*Page-level text extractions*:

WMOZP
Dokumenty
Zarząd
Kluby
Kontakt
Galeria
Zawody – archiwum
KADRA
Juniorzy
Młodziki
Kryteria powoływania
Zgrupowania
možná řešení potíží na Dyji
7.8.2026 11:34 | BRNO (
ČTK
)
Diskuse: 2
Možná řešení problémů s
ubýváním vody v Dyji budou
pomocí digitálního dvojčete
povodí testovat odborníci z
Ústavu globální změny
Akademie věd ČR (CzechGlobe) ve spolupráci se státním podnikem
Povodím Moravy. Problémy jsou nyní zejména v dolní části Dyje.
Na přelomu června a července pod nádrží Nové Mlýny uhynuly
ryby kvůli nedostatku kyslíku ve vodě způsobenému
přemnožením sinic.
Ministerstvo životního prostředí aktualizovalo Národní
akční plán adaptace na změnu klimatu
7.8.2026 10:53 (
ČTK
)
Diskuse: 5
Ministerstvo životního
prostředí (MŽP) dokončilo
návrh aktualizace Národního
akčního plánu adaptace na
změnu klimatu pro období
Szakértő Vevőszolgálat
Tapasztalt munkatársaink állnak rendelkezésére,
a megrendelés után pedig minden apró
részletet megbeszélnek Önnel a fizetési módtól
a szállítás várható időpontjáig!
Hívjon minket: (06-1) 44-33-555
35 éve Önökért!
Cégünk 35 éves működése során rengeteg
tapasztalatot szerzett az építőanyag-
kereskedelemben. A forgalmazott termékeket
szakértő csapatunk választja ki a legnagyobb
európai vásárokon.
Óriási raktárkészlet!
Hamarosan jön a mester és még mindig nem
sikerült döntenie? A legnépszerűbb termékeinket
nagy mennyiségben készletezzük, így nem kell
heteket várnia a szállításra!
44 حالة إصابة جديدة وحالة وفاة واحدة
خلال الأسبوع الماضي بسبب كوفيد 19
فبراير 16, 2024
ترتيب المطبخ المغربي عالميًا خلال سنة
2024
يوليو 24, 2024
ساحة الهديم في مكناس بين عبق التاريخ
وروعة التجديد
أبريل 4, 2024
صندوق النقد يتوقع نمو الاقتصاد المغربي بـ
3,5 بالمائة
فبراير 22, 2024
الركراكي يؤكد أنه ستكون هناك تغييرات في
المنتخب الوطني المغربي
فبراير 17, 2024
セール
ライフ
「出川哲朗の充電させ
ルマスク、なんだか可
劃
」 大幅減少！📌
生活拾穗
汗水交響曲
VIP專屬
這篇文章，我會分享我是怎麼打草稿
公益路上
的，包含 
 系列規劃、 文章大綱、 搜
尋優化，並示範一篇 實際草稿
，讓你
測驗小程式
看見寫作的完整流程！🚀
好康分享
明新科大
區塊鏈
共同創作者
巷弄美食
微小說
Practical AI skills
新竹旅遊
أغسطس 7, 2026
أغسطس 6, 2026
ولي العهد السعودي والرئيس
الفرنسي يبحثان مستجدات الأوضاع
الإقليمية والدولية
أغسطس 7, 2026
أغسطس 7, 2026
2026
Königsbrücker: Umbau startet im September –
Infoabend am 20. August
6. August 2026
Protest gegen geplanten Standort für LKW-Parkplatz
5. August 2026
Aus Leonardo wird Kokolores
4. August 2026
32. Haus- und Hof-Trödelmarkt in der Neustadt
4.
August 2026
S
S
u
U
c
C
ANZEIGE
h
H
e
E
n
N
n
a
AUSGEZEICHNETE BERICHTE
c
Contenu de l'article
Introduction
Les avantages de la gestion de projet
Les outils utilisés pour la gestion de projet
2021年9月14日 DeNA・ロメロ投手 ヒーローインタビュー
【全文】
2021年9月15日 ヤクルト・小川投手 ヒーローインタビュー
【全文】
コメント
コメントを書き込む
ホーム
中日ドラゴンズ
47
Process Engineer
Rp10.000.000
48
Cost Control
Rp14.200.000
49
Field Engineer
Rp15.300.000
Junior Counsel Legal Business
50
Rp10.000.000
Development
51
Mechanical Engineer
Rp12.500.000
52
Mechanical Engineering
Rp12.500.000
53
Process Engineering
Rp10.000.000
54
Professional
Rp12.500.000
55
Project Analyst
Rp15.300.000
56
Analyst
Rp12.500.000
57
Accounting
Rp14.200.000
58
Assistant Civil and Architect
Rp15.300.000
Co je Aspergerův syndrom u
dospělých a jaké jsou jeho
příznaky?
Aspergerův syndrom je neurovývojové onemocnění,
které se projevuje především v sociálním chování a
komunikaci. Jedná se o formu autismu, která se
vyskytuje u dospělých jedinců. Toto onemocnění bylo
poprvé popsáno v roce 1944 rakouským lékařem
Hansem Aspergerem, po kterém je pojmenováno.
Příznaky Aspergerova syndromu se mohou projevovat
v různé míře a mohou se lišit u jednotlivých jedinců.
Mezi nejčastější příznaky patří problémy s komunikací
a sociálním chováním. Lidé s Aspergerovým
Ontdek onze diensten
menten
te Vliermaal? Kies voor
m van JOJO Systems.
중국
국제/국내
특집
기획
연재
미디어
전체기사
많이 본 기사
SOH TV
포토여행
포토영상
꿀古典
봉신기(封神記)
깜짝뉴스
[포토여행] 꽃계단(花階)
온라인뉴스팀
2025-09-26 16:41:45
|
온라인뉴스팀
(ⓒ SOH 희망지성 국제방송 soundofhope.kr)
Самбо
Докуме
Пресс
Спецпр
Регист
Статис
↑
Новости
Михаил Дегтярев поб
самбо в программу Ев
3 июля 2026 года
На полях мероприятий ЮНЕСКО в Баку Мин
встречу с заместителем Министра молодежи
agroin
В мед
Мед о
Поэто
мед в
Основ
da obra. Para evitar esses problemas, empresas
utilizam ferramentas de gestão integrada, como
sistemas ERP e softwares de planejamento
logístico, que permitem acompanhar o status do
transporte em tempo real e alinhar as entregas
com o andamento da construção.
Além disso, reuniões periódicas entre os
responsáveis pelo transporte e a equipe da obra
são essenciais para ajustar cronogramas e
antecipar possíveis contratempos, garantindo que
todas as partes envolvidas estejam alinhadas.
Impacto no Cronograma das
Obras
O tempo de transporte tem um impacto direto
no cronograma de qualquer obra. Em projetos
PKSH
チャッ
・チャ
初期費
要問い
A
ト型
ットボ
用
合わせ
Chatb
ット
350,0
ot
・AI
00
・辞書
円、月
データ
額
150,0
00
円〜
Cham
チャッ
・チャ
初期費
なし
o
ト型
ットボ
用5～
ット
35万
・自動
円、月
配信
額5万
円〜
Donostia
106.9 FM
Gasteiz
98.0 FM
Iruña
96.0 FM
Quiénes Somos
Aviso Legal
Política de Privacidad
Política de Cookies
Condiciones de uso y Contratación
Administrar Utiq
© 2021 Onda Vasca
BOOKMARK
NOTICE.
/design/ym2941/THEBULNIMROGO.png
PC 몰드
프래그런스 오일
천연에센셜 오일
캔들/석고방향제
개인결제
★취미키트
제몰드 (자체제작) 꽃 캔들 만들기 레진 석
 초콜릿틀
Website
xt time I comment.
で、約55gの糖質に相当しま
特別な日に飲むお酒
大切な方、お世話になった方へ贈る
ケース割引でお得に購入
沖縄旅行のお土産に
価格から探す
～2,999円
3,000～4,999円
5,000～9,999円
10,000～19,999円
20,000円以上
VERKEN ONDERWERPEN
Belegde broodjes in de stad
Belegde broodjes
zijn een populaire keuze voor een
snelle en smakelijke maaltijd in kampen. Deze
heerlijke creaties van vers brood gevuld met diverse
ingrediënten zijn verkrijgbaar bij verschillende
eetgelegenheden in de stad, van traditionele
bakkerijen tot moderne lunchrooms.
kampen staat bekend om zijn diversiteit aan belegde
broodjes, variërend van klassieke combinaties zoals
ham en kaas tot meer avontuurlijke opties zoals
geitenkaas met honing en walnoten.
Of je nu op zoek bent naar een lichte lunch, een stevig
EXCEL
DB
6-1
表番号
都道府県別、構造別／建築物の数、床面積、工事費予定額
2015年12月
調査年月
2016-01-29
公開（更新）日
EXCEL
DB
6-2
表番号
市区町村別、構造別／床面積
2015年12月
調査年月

*What this task involves*: The response consists of the lines above that contain "August".

*Your response*:
Infoabend am 20. August
6. August 2026
5. August 2026
4. August 2026
August 2026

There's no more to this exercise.